I don't disagree that this is a risk, but I would pushback on how generalizable it is. Almost all my criminal caseload involves acts that are unambiguously wrong (dude stabs a guy, man shoots a gun, woman shoplifts, etc.) where the accused is not at all surprised that they're being charged with a crime. Granted, edge cases exist (esp. self-defense) but I don't think every law can be accused of being impenetrable to the common person.
If everything were in fact potentially criminal, I don't think you'd be able to judge the effects of that by surveying your caseload, or even all the caseloads in the country. Arcane self-defense laws, for example, probably have a chilling effect.
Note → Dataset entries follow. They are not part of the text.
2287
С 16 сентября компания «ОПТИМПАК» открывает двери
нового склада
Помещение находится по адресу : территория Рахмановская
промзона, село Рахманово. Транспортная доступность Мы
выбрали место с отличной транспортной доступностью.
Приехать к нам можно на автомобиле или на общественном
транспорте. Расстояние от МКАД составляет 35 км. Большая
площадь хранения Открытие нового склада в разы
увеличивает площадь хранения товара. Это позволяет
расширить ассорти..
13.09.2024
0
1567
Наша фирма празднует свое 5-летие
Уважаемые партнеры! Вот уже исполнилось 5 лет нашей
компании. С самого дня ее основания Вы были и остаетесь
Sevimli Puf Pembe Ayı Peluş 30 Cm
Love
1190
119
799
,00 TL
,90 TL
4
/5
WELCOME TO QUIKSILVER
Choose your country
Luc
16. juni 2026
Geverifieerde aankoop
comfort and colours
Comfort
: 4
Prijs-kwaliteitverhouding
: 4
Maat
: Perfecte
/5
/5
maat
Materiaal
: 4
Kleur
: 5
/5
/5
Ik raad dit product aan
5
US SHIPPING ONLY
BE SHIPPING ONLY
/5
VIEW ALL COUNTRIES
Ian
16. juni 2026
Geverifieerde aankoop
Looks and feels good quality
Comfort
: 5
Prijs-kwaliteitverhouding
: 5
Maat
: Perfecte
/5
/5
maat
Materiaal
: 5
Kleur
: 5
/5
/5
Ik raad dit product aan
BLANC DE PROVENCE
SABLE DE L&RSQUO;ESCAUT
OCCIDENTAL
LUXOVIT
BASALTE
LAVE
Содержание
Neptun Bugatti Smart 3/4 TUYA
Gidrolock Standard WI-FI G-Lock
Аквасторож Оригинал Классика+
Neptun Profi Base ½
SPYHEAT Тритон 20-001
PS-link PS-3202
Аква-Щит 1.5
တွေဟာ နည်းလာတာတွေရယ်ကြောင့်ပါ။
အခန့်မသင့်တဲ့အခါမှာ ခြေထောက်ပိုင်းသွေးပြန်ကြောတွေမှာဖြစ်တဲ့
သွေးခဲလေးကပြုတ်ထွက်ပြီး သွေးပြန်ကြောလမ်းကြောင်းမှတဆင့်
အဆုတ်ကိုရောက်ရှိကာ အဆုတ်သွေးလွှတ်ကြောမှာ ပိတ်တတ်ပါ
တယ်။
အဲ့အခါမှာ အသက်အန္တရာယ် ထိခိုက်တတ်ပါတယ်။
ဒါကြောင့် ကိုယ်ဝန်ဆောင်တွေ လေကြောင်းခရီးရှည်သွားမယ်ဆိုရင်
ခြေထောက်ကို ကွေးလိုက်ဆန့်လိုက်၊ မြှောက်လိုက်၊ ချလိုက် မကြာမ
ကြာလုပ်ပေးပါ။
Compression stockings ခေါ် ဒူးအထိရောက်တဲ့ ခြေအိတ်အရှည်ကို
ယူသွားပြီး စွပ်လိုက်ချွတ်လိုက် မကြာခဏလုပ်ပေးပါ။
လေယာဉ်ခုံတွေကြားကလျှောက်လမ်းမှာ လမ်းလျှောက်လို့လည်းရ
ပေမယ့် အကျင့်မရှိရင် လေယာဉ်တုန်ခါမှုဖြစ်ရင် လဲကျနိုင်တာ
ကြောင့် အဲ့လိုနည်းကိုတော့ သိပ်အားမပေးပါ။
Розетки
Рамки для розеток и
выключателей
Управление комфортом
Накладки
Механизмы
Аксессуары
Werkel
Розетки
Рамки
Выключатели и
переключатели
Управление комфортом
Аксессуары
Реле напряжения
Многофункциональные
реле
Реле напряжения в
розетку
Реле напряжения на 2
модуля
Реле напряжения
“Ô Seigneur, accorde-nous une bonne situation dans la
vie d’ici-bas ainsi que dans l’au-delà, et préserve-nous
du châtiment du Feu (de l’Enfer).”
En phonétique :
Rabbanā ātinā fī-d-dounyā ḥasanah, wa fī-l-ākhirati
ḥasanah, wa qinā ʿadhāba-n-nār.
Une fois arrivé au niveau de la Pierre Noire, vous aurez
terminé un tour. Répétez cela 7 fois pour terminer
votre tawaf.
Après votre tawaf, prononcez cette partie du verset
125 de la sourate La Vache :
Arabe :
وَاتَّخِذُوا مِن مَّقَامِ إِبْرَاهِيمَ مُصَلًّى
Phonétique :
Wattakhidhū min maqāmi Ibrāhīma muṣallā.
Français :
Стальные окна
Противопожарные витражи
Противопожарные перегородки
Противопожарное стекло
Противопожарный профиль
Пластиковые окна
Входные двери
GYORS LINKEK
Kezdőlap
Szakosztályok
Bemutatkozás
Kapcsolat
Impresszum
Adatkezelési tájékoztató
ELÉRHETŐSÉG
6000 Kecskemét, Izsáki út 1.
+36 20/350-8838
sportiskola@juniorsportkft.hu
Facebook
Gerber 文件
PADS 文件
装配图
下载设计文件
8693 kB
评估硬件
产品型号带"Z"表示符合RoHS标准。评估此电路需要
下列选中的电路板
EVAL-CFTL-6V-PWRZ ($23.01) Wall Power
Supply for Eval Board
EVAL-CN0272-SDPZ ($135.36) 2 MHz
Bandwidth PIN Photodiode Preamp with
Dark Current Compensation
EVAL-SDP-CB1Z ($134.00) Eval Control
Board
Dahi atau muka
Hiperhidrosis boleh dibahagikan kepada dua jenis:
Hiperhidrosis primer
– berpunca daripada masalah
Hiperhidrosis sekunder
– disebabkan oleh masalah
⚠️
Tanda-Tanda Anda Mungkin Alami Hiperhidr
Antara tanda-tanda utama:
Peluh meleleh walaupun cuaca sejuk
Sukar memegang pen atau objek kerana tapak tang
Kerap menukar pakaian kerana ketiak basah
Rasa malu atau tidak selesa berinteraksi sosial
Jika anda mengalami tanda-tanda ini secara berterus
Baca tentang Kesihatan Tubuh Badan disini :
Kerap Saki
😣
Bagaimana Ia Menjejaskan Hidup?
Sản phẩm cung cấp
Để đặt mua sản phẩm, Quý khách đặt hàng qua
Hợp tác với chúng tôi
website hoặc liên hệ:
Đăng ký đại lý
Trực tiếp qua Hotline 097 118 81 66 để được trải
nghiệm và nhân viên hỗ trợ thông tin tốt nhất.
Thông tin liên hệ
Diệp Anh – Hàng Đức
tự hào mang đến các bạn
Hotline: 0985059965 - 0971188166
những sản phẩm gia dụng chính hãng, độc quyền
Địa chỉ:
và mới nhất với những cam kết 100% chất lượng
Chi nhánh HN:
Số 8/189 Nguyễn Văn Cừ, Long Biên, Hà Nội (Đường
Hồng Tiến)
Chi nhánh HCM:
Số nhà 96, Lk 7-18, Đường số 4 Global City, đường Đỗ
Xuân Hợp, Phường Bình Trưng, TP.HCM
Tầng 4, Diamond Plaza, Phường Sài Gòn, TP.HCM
Someone might avoid moving to a rough neighborhood for fear that they can't defend themselves reasonably, or decide against buying a gun for self-defense for fear of the consequences of using it, or hesitate to shoot an armed burglar or robber for fear of going to prison. So the rough neighborhood gets rougher because upstanding citizens avoid it, and the burglary victim is harmed financially or even physically because of their inability to trust that the law would be on their side. And you'd never hear about it.
If "rough neighborhood" means a rough part of a generally functioning city, then the unanimous view of people-who-are-not-Americans is that cleaning it up is a job for the police, not for armed gentrifiers. If the neighborhood is so bad that even the police won't go there then
You are probably in Sweden and your problem is immigration policy (and housing policy as well, as far as I can see), not self defense law
Sane people are not going to move into the neighborhood because "It is okay if I get mugged, the law lets me defend myself."